Ugh, sorry to waste your time with that mistake. Fixed.

> [...]
> 
> > diff --git a/libcpp/files.c b/libcpp/files.c
> > index 301b2379a23..178bb9ed1e6 100644
> > --- a/libcpp/files.c
> > +++ b/libcpp/files.c
> > @@ -173,7 +173,7 @@ static bool pch_open_file (cpp_reader *pfile,
> _cpp_file *file,
> >  static bool find_file_in_dir (cpp_reader *pfile, _cpp_file *file,
> >                               bool *invalid_pch, location_t loc);
> >  static bool read_file_guts (cpp_reader *pfile, _cpp_file *file,
> > -                           location_t loc);
> > +                           location_t loc, const char *input_charset
> = NULL);
> 
> read_file_guts is only used in one place before the patch, so rather
> than add a default argument, I think it's simpler to pass in the
> input_charset at that call.
> 
> > @@ -671,18 +671,32 @@ _cpp_find_file (cpp_reader *pfile, const char
> *fname, cpp_dir *start_dir,
> >  
> >     Use LOC for any diagnostics.
> >  
> > +   The input charset may be specified in the INPUT_CHARSET argument,
> or
> > +   else it will be taken from PFILE.
> 
> ...and doing so means that input_charset will be non-NULL at all
> callers.
> 
> > +   PFILE may be NULL.  In this case, no diagnostics are issued, and
> the
> > +   input charset must be specified in the arguments.
> > +
> >     FIXME: Flush file cache and try again if we run out of memory. 
> */
> >  static bool
> > -read_file_guts (cpp_reader *pfile, _cpp_file *file, location_t loc)
> > +read_file_guts (cpp_reader *pfile, _cpp_file *file, location_t loc,
> > +               const char *input_charset)
> >  {
> >    ssize_t size, total, count;
> >    uchar *buf;
> >    bool regular;
> >  
> > +  if (!input_charset)
> > +    {
> > +      gcc_assert (pfile);
> > +      input_charset = CPP_OPTION (pfile, input_charset);
> > +    }
> 
> ...which would allow for this logic to be removed, moving this to the
> existing caller, I believe.
>

Much better your way, done.

Thanks for taking a look at it, sorry this version is a bit changed from the
previous one.

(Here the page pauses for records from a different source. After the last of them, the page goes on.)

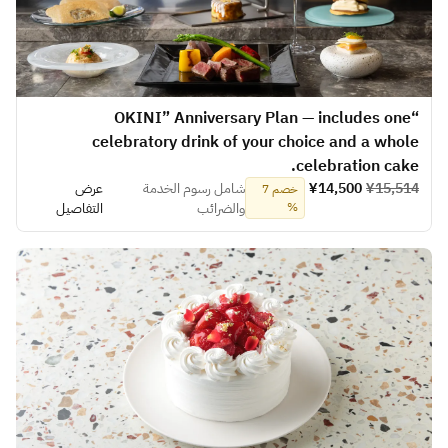
“OKINI” Anniversary Plan — includes one
celebratory drink of your choice and a whole
celebration cake.
¥15,514
¥14,500
شامل رسوم الخدمة
عرض
خصم 7
%
والضرائب
التفاصيل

FWIW, the libcpp pieces were not touched other than addressing
your comments; the new logic is in input.h/input.c plus the associated
tweaks to the frontends.

-Lewis
-------------- next part --------------
From: Lewis Hyatt <lhyatt@gmail.com>
Date: Wed, 27 Jan 2021 18:23:13 -0500
Subject: [PATCH] diagnostics: Support for -finput-charset [PR93067]

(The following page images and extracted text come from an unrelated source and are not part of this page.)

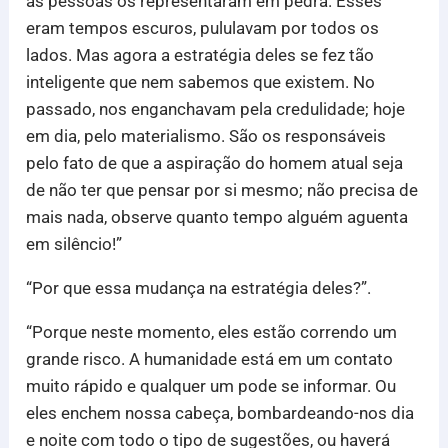
as pessoas os representaram em pedra. Esses
eram tempos escuros, pululavam por todos os
lados. Mas agora a estratégia deles se fez tão
inteligente que nem sabemos que existem. No
passado, nos enganchavam pela credulidade; hoje
em dia, pelo materialismo. São os responsáveis
pelo fato de que a aspiração do homem atual seja
de não ter que pensar por si mesmo; não precisa de
mais nada, observe quanto tempo alguém aguenta
em silêncio!”
“Por que essa mudança na estratégia deles?”.
“Porque neste momento, eles estão correndo um
grande risco. A humanidade está em um contato
muito rápido e qualquer um pode se informar. Ou
eles enchem nossa cabeça, bombardeando-nos dia
e noite com todo o tipo de sugestões, ou haverá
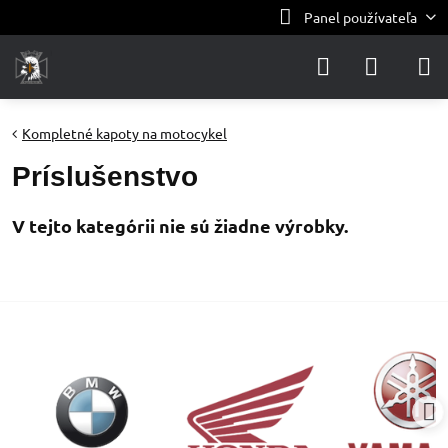
Panel používateľa
Kompletné kapoty na motocykel
Príslušenstvo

Adds the logic to handle -finput-charset in layout_get_source_line(), so that
source lines are converted from their input encodings prior to being output by
diagnostics machinery. Also adds the ability to strip a UTF-8 BOM similarly.

gcc/c-family/ChangeLog:

	PR other/93067
	* c-opts.c (c_common_input_charset_cb): New function.
	(c_common_post_options): Call new function input_initialize_context().

gcc/d/ChangeLog:

	PR other/93067
	* d-lang.cc (d_input_charset_callback): New function.
	(d_init): Call new function input_initialize_context().

gcc/fortran/ChangeLog:

	PR other/93067
	* cpp.c (gfc_cpp_post_options): Call new function
	input_initialize_cpp_context().

gcc/ChangeLog:

	PR other/93067
	* input.c (default_charset_callback): New function.
	(input_initialize_context): New function.
	(read_data): Add prototype.
	(add_file_to_cache_tab): Use libcpp to convert input encoding when
	needed. Strip UTF-8 BOM when needed.
	(class fcache): Add new members to track input encoding conversion.
	(fcache::fcache): Adapt for new members.
	(fcache::~fcache): Likewise.
	(maybe_grow): Likewise.
	(needs_read): Adapt to be aware that fp member may be NULL now.
	(get_next_line): Likewise.
	* input.h (input_initialize_context): Declare.

libcpp/ChangeLog:

	PR other/93067
	* charset.c (init_iconv_desc): Adapt to permit PFILE argument to
	be NULL.
	(_cpp_convert_input): Likewise. Also move UTF-8 BOM logic to...
	(cpp_check_utf8_bom): ...here.  New function.
	(cpp_input_conversion_is_trivial): New function.
	* files.c (read_file_guts): Allow PFILE argument to be NULL.  Add
	INPUT_CHARSET argument as an alternate source of this information.
	(read_file): Pass the new argument to read_file_guts.
	(cpp_get_converted_source): New function.
	* include/cpplib.h (struct cpp_converted_source): Declare.
	(cpp_get_converted_source): Declare.
	(cpp_input_conversion_is_trivial): Declare.
	(cpp_check_utf8_bom): Declare.

gcc/testsuite/ChangeLog:

	PR other/93067
	* gcc.dg/diagnostic-input-charset-1.c: New test.
	* gcc.dg/diagnostic-input-utf8-bom.c: New test.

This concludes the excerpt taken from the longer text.